Information shown:
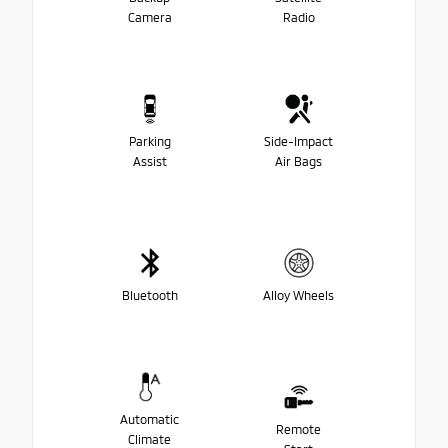
Camera
Radio
Parking
Side-Impact
Assist
Air Bags
Bluetooth
Alloy Wheels
Automatic
Remote
Climate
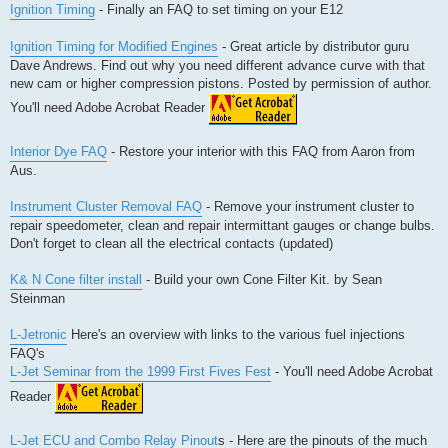
Ignition Timing
- Finally an FAQ to set timing on your E12
Ignition Timing for Modified Engines
- Great article by distributor guru
Dave Andrews. Find out why you need different advance curve with that
new cam or higher compression pistons. Posted by permission of author.
You'll need Adobe Acrobat Reader
Interior Dye FAQ
- Restore your interior with this FAQ from Aaron from
Aus.
Instrument Cluster Removal FAQ
- Remove your instrument cluster to
repair speedometer, clean and repair intermittant gauges or change bulbs.
Don't forget to clean all the electrical contacts (updated)
K& N Cone filter install
- Build your own Cone Filter Kit. by Sean
Steinman
L-Jetronic
Here's an overview with links to the various fuel injections
FAQ's
L-Jet Seminar from the 1999 First Fives Fest
- You'll need Adobe Acrobat
Reader
L-Jet ECU and Combo Relay Pinout
s - Here are the pinouts of the much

Task brief: Output every line above exactly as it stands, and drop any picture.

Response for this exercise:
Camera
Radio
Parking
Side-Impact
Assist
Air Bags
Bluetooth
Alloy Wheels
Automatic
Remote
Climate
Ignition Timing
- Finally an FAQ to set timing on your E12
Ignition Timing for Modified Engines
- Great article by distributor guru
Dave Andrews. Find out why you need different advance curve with that
new cam or higher compression pistons. Posted by permission of author.
You'll need Adobe Acrobat Reader
Interior Dye FAQ
- Restore your interior with this FAQ from Aaron from
Aus.
Instrument Cluster Removal FAQ
- Remove your instrument cluster to
repair speedometer, clean and repair intermittant gauges or change bulbs.
Don't forget to clean all the electrical contacts (updated)
K& N Cone filter install
- Build your own Cone Filter Kit. by Sean
Steinman
L-Jetronic
Here's an overview with links to the various fuel injections
FAQ's
L-Jet Seminar from the 1999 First Fives Fest
- You'll need Adobe Acrobat
Reader
L-Jet ECU and Combo Relay Pinout
s - Here are the pinouts of the much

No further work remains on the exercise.